The movie is lengthy, but I didn’t notice three hours had passed because I found it enthralling from both a human and historical perspective. (Moviegoers of all ages could have benefitted from seeing this film. However, regrettably, I caution viewers that the film includes a completely gratuitous and unnecessary but graphic sex scene.)
One writer has described the film this way:
“This film is an assault on your senses in the best way possible. Though this film is three hours long, it moves at an exhausting and frenetic pace. For three hours, you are sucked into Oppenheimer’s world. From the pacing, to the cinematography, to the score, your senses are bombarded, and the film almost forces you into submission. There’s very little opportunity for your mind to wander as the film speeds through the events of Oppy’s life and the consequences of his greatest achievement.” (Sarah Callen, Movies and Us, July 27, 2023).

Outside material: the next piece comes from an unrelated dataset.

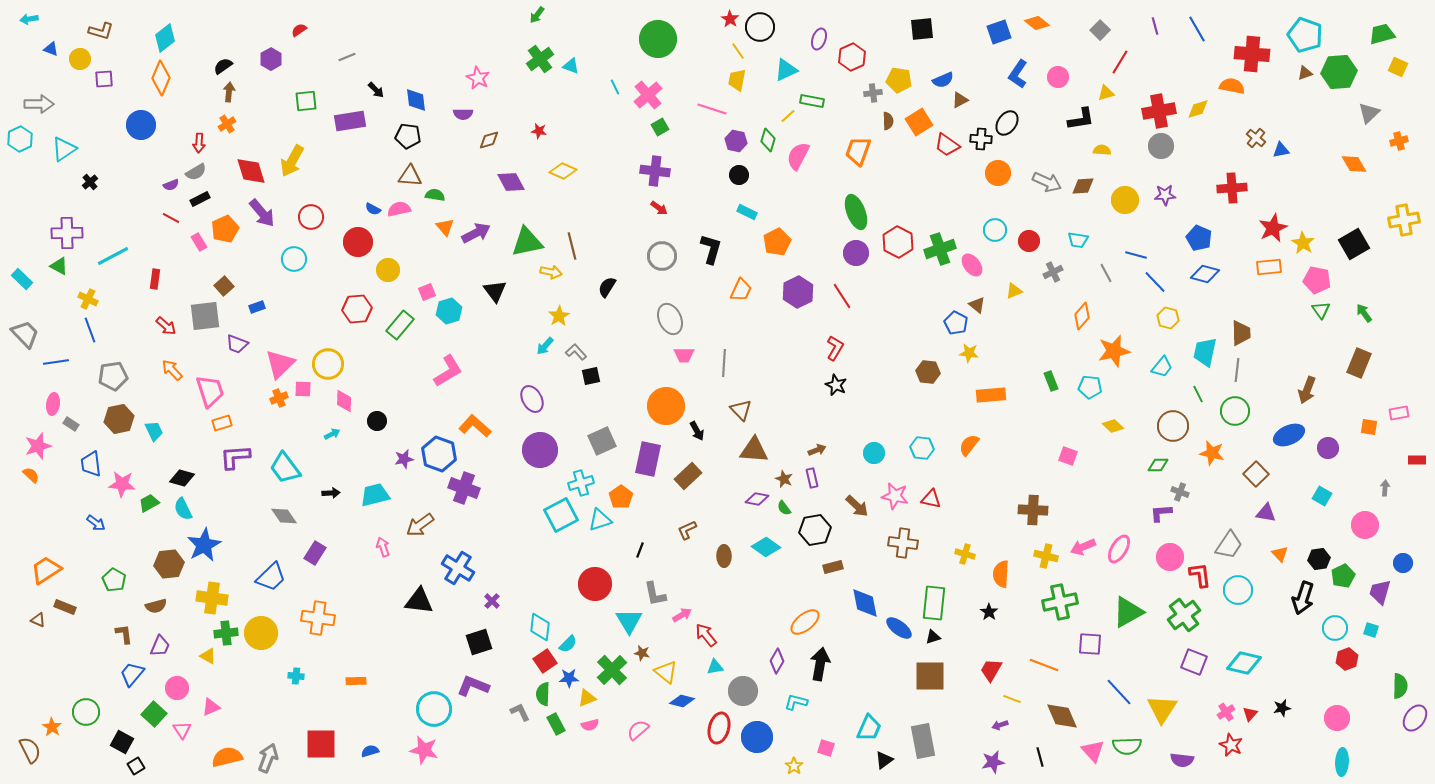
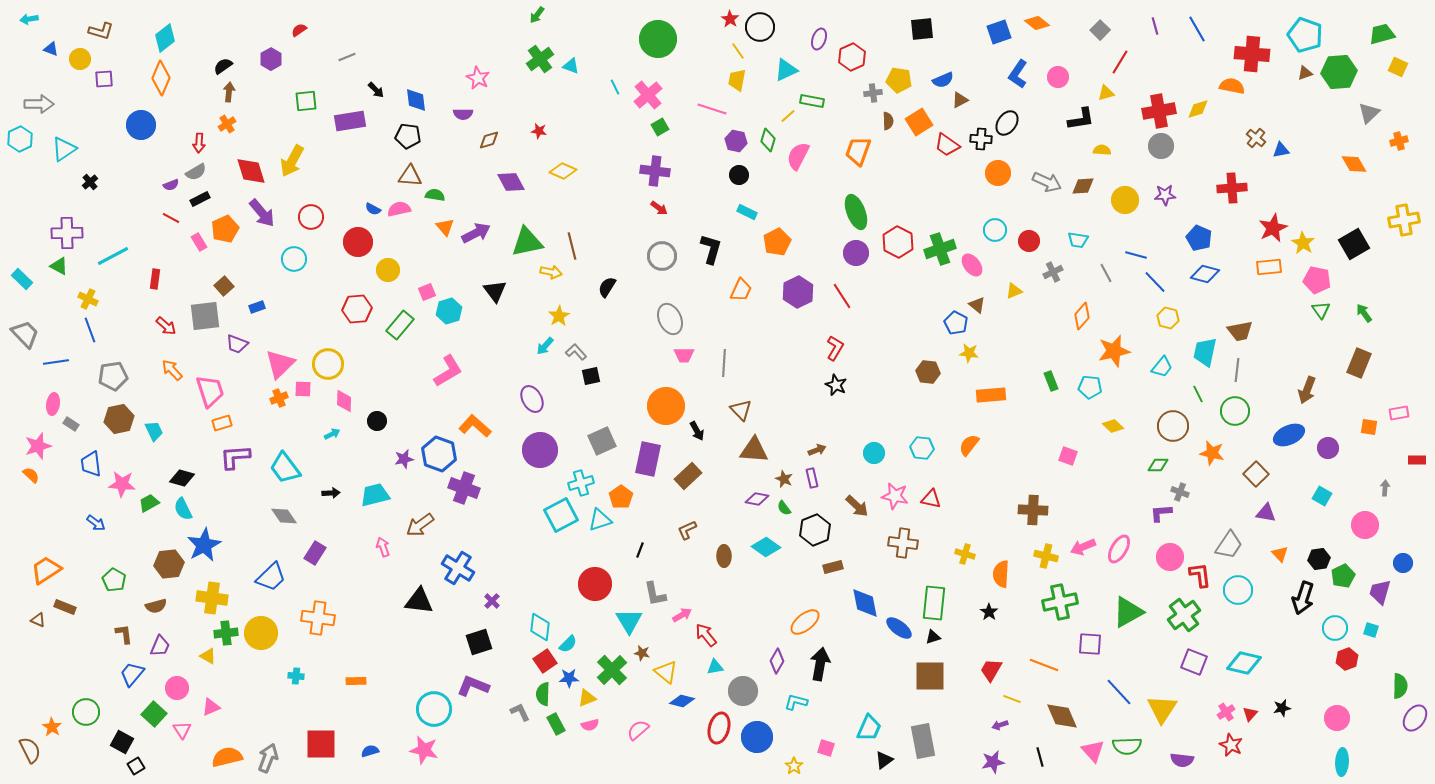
brown trapezoid at (1241, 333): moved 1 px left, 2 px up; rotated 80 degrees clockwise
black hexagon at (815, 530): rotated 12 degrees counterclockwise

What Robert J. Oppenheimer—one of the greatest scientific minds of his time and all time—anguished about was the fact that the atomic power he had accessed and unleashed could not ever be limited or contained. And it could destroy worlds. In fact, one of the great scenes in the movie involves Oppenheimer deeply self-identifying with the statement “now I am become death, the destroyer of worlds.” While the line is from the Hindu sacred text, Bhagavad Gita, it has been widely used to characterize Oppenheimer’s life and work.
(For context and accuracy, I must note that Oppenheimer’s story is complicated by his apparent sympathies for the Communism of Soviet Russia.)

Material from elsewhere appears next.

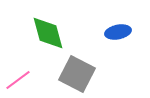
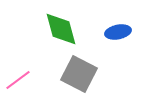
green diamond: moved 13 px right, 4 px up
gray square: moved 2 px right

Of note, we know from history of the work of Albert Einstein regarding the development of nuclear power and, while I won’t give the plot away, I will say I found the interaction between Oppenheimer and Einstein most intriguing.
I also found fascinating the intersection of American scientists and the U.S. military, and the methods by which such an enormous undertaking was able to be accomplished in utter secrecy.
However, as with so many difficult moral choices in this life, a balancing of the highest stakes was forced upon Oppenheimer.
While he was genuinely unnerved by the destructive power of his nuclear creation, he was actually more terrified that the Nazis would develop a nuclear bomb first. He strongly believed—I feel with great justification—that Hitler would not have hesitated to use a nuclear bomb to achieve world domination.
It also weighed heavily on Oppenheimer, and helped persuade him that his effort was just, that the use of the two bombs against Japan would likely end the war and, undoubtedly, save hundreds of thousands of American and allied lives.
Think about that.
Think about the global conflict playing out at that time.
English Prime Minister, Winston Churchill, who single handedly held the allied forces together for three years in the face of the Nazi onslaught—is said to have wept when he heard that the Japanese had bombed Pearl Harbor. This is because he likely knew that this attack on American soil would force Pres. Franklin D. Roosevelt—who had up to that point directed that huge amounts of arms and supplies be contributed to the allied effort—to actually commit American troops to the war.
However, had the Nazis gotten access to a nuclear bomb before we did, America’s late entrance into World War II might not have mattered!
As the Wall Street Journal summarized Oppenheimer’s life:
“From the moment the atomic bomb was dropped on Hiroshima in August 1945 until his death in 1967, J. Robert Oppenheimer was perhaps the most recognizable physicist on the planet…” However, the rest of his career “would be spent advising humanity how not to be annihilated by the powers of the atom he had conquered. The advice was not always well received: The Atomic Energy Commission stripped him of his security clearance in 1954, in part because of his advocacy for arms control. (The Department of Energy posthumously reversed that decision last year.)” (WSJ, David Nirenberg, July 15, 2023).
I highly recommend to adults seeing this timely and memorable film.